Wednesday, August 20, 2014

Shakedown Artistes

The National Football League's ideas about music have always been a trifle old-fashioned, so it's not a surprise that the league's exploratory foray into the music industry should come from a bygone era, the inglory days of the Mob's role in the business in the 1940s and 1950s.

As reported by "The Wall Street Journal," the NFL has narrowed down the possible performers for the Super Bowl halftime show next February to three, Rihanna, Katy Perry and Coldplay. It's all up to which of these popular acts is most willing to give the league a share of the receipts from their next concert tour for the privilege of performing a 12 minute show before what the league assures them is an audience of hundreds of millions.

I'm sure this is legal, as most everything is in the music business, but it sure smells like extortion. One wonders what'd happen if the average nightclub owner tried the same thing.

Unhip and proud of it, the NFL's little power play rests on a vision of the music business that's been out of date since, oh, 2002 at the latest. Back in the 20th century day, the league could've made big stars pay to play halftime without the stars even knowing they did. It'd all have been quietly arranged between the NFL and the stars' record companies.

But the Internet came along, and in this day and age, concert ticket sales have replaced sound recording royalties and sales as the primary revenue stream for star pop musicians. This makes those musicians work harder, but it also gives them a more direct connection to their dough. That is to say, the big stars in question are very likely to see the NFL's proposal as the racket it is.

Rihanna, Perry and Coldplay would have to be prize chumps to do anything but jointly tell the NFL to pound sand. They're being asked to turn over real money for the illusion of mass marketing. In short, they are being asked to purchase a Super Bowl ad they don't need.

Appearing at halftime will not help any of the three performers sell more tickets and downloads or acquire more lucrative corporate tie-ins. The TV audience for the Super Bowl GAME may be in the hundreds of millions, but come halftime, it fragments like the rest of the media universe. Viewers who are either fans of a specific performer or seriously into pop music in general watch the mini-concert. The rest tend to be eating, drinking, going to the bathroom, arguing about the first half or just plain socializing. It's the one part of a Super Bowl party that's free time.

Let's take a typical viewer we'll call me. By all accounts Bruno Mars gave an excellent performance at the last Super Bowl. I never heard a note. Halftime was when the gracious host of the party I attended brought out the pulled pork, cole slaw, potato salad and cornbread. The sound of clattering cutlery drowned out Mars, and so what? I like music, but not as much as I like dinner.

So the people who saw Mars and actually paid attention fall into the subset of consumers who were already more likely to go to his concerts and download his songs than other folks. He was singing to the music fan choir. As a Super Bowl ad, a halftime performance is a worse investment than a real ad.

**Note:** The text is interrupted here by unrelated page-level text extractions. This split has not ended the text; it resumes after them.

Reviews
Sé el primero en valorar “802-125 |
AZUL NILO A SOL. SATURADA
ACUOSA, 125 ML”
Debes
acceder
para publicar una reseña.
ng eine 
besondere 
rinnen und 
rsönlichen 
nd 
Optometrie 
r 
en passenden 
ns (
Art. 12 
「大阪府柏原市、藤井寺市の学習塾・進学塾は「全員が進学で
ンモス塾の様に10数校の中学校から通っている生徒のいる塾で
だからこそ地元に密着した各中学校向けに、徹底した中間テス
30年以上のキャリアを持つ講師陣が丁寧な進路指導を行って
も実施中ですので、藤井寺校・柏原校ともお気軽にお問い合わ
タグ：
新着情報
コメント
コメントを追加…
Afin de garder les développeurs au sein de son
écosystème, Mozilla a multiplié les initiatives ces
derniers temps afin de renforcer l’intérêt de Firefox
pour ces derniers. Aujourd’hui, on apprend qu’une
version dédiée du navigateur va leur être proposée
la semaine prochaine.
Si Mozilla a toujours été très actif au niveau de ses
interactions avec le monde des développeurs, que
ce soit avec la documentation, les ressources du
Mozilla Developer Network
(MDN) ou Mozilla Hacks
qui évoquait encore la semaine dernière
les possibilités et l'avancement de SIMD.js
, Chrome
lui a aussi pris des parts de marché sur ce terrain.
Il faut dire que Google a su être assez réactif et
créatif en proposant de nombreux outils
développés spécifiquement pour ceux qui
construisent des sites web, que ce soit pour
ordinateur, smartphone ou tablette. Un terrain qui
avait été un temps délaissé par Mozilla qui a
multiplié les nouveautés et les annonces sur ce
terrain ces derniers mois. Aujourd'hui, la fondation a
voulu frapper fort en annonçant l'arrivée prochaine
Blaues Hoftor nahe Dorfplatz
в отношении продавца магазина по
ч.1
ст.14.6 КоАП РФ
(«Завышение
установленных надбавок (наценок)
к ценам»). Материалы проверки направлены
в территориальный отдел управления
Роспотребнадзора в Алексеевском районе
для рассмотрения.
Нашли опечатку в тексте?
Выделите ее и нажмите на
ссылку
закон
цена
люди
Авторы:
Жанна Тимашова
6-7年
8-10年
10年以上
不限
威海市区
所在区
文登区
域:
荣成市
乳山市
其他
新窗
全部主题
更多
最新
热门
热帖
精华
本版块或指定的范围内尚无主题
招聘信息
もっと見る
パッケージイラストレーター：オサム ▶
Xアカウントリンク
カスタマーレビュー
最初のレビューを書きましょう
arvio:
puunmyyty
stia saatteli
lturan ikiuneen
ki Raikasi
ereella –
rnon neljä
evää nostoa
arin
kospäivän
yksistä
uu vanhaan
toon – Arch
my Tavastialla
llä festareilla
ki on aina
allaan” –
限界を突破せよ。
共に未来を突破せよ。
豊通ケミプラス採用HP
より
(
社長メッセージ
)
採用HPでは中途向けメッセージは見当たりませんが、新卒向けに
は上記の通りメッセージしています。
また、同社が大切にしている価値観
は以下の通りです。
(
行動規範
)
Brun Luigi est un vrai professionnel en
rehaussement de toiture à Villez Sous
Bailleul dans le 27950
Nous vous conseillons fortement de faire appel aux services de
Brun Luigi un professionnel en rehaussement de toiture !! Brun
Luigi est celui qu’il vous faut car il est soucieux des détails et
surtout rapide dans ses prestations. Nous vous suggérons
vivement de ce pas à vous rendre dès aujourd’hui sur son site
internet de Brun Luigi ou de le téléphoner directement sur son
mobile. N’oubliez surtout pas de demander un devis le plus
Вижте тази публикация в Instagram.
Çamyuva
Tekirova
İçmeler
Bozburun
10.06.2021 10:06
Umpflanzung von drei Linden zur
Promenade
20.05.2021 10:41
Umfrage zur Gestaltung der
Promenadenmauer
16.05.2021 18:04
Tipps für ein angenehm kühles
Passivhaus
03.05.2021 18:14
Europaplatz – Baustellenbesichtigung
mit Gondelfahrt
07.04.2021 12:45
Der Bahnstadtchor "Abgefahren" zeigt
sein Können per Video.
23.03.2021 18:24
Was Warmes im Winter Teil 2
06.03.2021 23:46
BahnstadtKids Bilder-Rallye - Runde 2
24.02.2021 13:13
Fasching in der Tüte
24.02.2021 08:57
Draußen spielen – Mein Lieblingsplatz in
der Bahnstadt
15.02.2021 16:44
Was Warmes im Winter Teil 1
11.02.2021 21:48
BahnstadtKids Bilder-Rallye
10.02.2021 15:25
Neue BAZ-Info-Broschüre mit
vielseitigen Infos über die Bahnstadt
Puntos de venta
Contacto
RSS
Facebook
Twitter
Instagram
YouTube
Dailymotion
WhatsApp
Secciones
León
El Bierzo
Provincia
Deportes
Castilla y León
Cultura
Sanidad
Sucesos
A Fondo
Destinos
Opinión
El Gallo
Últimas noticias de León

Arrogant and proud of it, the NFL has come to the mistaken assumption the big name performers of its halftime show need it more than they need them. Never strong on its own history, the league has forgotten just why it started putting them on the midfield stage in the first place, something that began only 20 years ago.

The music superstar Super Bowl halftime show did not truly begin until Super Bowl XXVII in 1993, when Michael Jackson performed at the Rose Bowl. Before that, big names sang the National Anthem, and halftime shows tended to be song and dance pastiches or the likes of Up With People and college marching bands. The NFL thought Up With People and college marching bands were perfect cultural fits, and given its druthers doubtless would still trot them out there. The big names were brought in because the league had a problem on its hands, a potential money-losing problem.

The problem had two causes. One was the dismal succession of Super Bowl routs of the 1980s and early '90s caused by the dominance of the NFC in that era. This in turn led TV networks to counterprogram the Bowl, scheduling programs designed to attract non-football fans to begin roughly at halftime, betting on a drain of casual viewers of the game due to its noncompetitive nature.

The bet worked. Nothing makes the NFL move faster than a threat to ratings, so the league responded by soliciting Jackson to perform, which in turn worked well enough to lead to the big star mini-concert becoming a regular Super Bowl feature. If the big stars tended to be a decade or more past their prime, well, as I said, unhip and proud.

The league's gotten spoiled lately. Since roughly 1995, most Super Bowls have been competitive well past halftime, and a good number have been genuine thrillers. This may have led the NFL to conclude that the halftime show has become a favor it does the music business, and should become a billable 12 minutes instead.

An exciting football game is never an inevitability. Super Bowl XLVIII was not competitive. It was over by halftime, over from the start, really, and had AMC had the nerve to put, oh, the series finale of "Breaking Bad" on at halftime, they'd have done well, very well.

Whomever looks after the business interests of Rihanna, Perry and Coldplay is advised to study this little chapter of pro football history, and then to send the NFL direct to voice mail. Let the league see if Up With People is still around. It's the halftime show the league deserves.